→ Activity
Print exactly the lines below between the line holding "Office Romance" and the line holding "bathing, caring for", inclusive, and nothing more.

→ Material provided
┌──

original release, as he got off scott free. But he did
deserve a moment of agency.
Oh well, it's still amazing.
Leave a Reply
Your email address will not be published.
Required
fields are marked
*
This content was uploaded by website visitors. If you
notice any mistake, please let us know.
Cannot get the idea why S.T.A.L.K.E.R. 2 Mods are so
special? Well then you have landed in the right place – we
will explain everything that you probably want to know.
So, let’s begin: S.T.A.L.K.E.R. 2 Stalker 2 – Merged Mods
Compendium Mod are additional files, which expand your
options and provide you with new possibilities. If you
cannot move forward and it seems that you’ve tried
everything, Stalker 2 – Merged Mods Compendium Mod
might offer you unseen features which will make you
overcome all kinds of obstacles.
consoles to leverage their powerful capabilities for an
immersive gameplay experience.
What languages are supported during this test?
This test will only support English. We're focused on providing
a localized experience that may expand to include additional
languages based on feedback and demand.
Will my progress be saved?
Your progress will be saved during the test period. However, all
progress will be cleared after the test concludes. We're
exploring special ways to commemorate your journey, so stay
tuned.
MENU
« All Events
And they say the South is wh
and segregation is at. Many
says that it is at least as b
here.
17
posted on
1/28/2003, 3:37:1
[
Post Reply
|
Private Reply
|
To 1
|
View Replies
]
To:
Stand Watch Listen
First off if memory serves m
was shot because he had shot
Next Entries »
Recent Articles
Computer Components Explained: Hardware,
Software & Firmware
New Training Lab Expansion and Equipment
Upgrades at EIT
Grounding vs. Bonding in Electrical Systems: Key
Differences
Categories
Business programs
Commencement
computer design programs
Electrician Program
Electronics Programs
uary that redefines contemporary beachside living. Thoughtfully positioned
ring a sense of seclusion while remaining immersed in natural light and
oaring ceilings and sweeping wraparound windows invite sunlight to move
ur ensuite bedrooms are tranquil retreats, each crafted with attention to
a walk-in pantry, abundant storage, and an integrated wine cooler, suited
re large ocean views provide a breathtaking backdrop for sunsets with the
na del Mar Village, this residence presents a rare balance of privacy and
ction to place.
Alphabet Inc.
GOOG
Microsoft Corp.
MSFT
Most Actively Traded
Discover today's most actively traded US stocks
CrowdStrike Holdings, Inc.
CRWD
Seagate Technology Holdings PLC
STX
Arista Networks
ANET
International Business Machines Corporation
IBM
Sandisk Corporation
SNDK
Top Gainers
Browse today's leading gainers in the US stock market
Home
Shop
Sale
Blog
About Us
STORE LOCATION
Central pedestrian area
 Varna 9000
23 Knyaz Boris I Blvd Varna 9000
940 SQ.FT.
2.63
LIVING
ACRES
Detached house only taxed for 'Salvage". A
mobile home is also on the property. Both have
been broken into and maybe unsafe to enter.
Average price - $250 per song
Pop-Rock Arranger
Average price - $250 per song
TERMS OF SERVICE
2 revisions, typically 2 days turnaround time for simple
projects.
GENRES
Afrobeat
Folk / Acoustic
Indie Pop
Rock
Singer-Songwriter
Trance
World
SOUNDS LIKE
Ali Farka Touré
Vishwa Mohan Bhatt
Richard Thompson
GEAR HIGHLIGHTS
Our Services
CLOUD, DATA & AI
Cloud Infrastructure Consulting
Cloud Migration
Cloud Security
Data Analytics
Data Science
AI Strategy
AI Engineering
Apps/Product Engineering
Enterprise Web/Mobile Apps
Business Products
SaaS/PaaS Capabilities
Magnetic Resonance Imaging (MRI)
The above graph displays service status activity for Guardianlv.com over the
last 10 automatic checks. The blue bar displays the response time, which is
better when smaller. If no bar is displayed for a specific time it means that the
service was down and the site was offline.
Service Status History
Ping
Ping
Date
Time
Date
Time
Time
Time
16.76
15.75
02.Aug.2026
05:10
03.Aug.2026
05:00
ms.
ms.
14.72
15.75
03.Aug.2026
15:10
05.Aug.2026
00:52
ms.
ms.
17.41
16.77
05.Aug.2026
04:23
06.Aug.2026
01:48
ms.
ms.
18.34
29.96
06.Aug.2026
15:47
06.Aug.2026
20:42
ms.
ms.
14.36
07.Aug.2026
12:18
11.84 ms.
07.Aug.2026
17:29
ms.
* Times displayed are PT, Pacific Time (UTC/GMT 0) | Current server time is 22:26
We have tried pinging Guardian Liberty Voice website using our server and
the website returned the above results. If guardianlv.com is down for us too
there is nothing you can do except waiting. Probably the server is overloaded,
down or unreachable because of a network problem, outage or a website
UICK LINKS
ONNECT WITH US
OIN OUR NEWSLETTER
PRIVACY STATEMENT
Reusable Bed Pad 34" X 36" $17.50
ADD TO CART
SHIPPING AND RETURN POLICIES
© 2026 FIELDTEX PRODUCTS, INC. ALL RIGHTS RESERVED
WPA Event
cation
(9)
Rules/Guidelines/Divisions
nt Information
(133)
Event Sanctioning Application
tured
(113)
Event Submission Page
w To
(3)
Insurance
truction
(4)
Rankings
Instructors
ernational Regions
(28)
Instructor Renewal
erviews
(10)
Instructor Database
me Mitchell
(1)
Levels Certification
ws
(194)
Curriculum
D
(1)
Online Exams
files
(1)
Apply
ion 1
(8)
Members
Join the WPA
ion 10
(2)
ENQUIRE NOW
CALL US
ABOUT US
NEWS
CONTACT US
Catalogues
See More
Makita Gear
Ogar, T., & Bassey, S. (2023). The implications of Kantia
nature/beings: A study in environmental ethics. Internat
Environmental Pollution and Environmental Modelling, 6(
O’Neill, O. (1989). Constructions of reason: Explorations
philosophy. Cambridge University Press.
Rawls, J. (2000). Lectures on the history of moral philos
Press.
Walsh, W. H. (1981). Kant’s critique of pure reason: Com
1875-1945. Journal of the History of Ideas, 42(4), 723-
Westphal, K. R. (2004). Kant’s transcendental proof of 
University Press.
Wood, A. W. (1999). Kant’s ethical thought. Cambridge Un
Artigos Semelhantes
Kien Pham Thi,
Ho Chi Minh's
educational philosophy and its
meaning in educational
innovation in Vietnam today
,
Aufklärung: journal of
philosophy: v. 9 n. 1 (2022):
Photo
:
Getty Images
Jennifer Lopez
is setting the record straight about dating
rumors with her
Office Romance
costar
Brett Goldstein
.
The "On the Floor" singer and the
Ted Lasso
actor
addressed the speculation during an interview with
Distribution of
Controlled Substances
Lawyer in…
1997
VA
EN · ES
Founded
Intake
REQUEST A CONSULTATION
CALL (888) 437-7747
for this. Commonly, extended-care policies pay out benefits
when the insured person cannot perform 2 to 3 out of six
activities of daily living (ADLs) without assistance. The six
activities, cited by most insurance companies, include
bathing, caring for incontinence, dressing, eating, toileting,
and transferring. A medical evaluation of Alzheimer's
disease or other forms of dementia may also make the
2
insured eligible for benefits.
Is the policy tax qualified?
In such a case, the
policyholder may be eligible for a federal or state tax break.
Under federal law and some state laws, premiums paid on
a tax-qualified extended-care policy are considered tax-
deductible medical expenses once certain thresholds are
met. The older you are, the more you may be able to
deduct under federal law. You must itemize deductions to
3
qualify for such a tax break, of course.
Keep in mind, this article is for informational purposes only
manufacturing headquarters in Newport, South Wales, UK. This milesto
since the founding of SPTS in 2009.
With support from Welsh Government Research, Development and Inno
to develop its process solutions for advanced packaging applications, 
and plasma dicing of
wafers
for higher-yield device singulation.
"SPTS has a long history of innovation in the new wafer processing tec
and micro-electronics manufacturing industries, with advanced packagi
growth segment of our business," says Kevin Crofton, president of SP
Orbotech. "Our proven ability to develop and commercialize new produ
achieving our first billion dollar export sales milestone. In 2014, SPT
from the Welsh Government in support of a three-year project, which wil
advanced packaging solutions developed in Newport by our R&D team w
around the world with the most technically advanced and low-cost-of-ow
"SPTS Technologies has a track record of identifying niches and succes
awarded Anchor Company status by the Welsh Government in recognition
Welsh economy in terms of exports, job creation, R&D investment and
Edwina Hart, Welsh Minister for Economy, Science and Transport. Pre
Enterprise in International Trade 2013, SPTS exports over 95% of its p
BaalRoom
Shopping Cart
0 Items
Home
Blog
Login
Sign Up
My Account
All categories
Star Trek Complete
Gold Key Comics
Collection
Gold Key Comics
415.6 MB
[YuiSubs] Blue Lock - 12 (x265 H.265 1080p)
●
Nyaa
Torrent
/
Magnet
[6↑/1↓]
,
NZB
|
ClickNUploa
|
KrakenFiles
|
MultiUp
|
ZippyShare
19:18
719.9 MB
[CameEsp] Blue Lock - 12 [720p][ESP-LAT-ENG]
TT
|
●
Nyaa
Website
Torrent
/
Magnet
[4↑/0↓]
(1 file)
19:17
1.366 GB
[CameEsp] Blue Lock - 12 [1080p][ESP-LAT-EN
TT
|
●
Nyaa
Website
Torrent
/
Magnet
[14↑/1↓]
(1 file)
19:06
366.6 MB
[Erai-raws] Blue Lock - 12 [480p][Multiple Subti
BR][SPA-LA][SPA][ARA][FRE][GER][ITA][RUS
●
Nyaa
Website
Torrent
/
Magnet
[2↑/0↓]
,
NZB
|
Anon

└──

→ Task response
Office Romance
costar
Brett Goldstein
.
The "On the Floor" singer and the
Ted Lasso
actor
addressed the speculation during an interview with
Distribution of
Controlled Substances
Lawyer in…
1997
VA
EN · ES
Founded
Intake
REQUEST A CONSULTATION
CALL (888) 437-7747
for this. Commonly, extended-care policies pay out benefits
when the insured person cannot perform 2 to 3 out of six
activities of daily living (ADLs) without assistance. The six
activities, cited by most insurance companies, include
bathing, caring for incontinence, dressing, eating, toileting,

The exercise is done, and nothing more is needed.